Vitrification and Crystallization of Organic Cells at Low Temperatures

Abstract

I. Theoretical considerations.—The conditions which determine whether a homogeneous liquid will solidify into the crystalline or into the vitreous state are discussed and a brief account of the rôle of the speed of crystallization, V, and that of grain formation, N, is given. These concepts are applied to the causes of the death due to crystallization of nondehydrated organic cells, and the physical conditions of cooling are developed under which such organisms can be solidified with a minimum of crystallization, assuring to this extent the preservation of their potential life. II. Technical considerations.—Methods for obtaining cooling rates up to 10⁴ deg. sec.⁻¹ applicable to organic cells in a highly dispersed state are developed. As subject for the experiments, pure strains of yeast (Saccharomyces cerevisiae) were chosen on account of the high sensitivity to low temperatures. As death criterion, the permeability of the cells to a standard aqueous solution of methylene blue was chosen, the death rate was thus determined microphotographically or with a counting chamber.
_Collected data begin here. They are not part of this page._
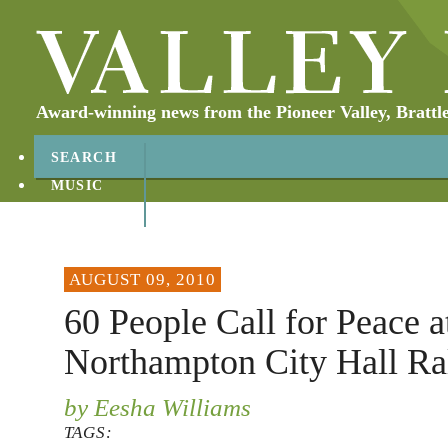
Award-winning news from the Pioneer Valley, Brattl
SEARCH
MUSIC
ABOUT
CONTACT
AUGUST 09, 2010
60 People Call for Peace a
Northampton City Hall Ra
by Eesha Williams
TAGS: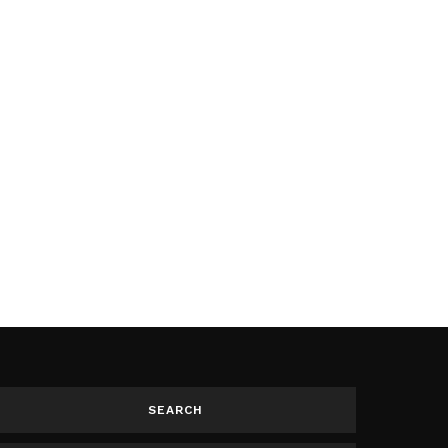
SEARCH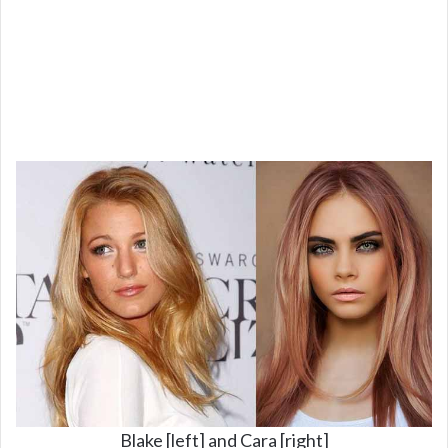
Blake [left] and Cara [right]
Different techniques of exposure favoring and preventing crystallization are developed. III. Experimental results.—The rate of cooling of suspensions of living cells in aqueous media was varied from 1 to 10⁴ deg. sec.⁻¹ and thus conditions favoring either crystallization or vitrification of the cell plasma were produced. The death rate at an exposure of −185°C was thus varied from approximately 75 percent to approximately 3 percent. The duration of exposure at this temperature was varied from 5′ to 6000′; no appreciable influence of the time of exposure was found. The temperature to which the cells were cooled was varied from −50°C to −252°C and it was found that between −185°C and −252°C the temperature did not affect the death rate. Above app. −150°C an increase of the death rate was found, and a dependence upon the time of exposure, since the speed of crystallization begins to be appreciable. Repeated exposures of the same cells under conditions not especially favoring vitrification were studied and the integral death rate, δ_n (death rate after nth exposure) was investigated with respect to a constancy of the death rate (δ) at each freezing. It appears that the death rate for repeated freezings is not controlled by simple probability relations, but that other effects enter, such as weakening of cells by previous exposures and the selection of cold‐resistant cells by survival.